> [What the task requires]
When you reach the line in the data below that contains "у энергопередающей организации, излишки", please start repeating lines exactly, and stop after the line that contains "mesure avec des interventions", repeating nothing else.

> [Data records]
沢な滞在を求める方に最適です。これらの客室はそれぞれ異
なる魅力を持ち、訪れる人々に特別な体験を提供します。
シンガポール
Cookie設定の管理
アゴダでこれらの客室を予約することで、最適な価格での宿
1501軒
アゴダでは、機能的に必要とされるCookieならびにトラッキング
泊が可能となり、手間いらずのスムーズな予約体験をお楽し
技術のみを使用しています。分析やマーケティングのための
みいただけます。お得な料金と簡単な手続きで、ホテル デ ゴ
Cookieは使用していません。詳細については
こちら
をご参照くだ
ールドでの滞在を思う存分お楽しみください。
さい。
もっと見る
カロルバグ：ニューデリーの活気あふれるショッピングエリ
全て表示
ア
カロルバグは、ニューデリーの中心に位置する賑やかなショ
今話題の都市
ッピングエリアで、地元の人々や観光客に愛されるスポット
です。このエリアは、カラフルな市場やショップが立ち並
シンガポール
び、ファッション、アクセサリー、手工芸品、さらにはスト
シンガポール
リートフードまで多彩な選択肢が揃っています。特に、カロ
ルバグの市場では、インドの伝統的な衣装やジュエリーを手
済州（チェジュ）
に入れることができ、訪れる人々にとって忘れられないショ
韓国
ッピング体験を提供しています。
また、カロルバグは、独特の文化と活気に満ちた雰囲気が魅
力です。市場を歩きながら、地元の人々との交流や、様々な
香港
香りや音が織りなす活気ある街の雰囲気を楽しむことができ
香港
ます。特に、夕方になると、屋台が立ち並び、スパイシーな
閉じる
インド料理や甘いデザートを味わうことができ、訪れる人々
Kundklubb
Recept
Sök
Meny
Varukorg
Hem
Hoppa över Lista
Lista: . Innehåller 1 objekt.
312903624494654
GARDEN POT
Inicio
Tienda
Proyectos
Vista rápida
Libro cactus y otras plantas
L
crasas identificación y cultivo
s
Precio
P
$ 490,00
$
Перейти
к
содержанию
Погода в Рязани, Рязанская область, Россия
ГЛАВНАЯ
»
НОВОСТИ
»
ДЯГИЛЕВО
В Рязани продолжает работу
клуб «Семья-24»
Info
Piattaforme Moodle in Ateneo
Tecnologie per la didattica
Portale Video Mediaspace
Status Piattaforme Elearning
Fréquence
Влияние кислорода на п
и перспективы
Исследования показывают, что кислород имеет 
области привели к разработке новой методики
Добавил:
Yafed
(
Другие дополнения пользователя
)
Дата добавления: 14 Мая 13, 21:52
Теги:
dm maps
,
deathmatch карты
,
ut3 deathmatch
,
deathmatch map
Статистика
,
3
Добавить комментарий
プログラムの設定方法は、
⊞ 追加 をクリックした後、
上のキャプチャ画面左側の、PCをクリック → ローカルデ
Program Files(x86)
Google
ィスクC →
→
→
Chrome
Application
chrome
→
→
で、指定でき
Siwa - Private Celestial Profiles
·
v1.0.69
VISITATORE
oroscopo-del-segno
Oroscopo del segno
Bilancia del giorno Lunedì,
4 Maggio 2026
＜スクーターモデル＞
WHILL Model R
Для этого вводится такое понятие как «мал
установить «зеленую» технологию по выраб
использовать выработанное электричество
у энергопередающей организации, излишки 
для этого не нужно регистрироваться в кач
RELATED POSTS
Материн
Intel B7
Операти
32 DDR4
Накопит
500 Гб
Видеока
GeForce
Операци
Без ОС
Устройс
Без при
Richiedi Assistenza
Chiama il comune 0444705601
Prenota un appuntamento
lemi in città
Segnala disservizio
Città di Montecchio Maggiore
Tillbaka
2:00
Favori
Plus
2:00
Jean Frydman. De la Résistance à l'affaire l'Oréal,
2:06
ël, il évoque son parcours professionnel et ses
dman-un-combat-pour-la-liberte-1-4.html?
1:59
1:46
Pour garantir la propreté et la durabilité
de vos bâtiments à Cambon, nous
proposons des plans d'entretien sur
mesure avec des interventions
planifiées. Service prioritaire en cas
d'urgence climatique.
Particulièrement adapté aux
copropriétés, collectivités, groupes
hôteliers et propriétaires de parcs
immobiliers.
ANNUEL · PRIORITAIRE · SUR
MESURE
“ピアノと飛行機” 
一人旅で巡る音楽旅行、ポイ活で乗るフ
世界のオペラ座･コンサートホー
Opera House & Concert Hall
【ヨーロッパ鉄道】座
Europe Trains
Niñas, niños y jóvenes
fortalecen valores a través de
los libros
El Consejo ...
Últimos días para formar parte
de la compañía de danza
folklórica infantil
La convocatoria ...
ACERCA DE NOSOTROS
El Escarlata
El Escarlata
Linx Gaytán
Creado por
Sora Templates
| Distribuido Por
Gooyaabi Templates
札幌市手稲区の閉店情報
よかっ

> [Task solution]
у энергопередающей организации, излишки 
для этого не нужно регистрироваться в кач
RELATED POSTS
Материн
Intel B7
Операти
32 DDR4
Накопит
500 Гб
Видеока
GeForce
Операци
Без ОС
Устройс
Без при
Richiedi Assistenza
Chiama il comune 0444705601
Prenota un appuntamento
lemi in città
Segnala disservizio
Città di Montecchio Maggiore
Tillbaka
2:00
Favori
Plus
2:00
Jean Frydman. De la Résistance à l'affaire l'Oréal,
2:06
ël, il évoque son parcours professionnel et ses
dman-un-combat-pour-la-liberte-1-4.html?
1:59
1:46
Pour garantir la propreté et la durabilité
de vos bâtiments à Cambon, nous
proposons des plans d'entretien sur
mesure avec des interventions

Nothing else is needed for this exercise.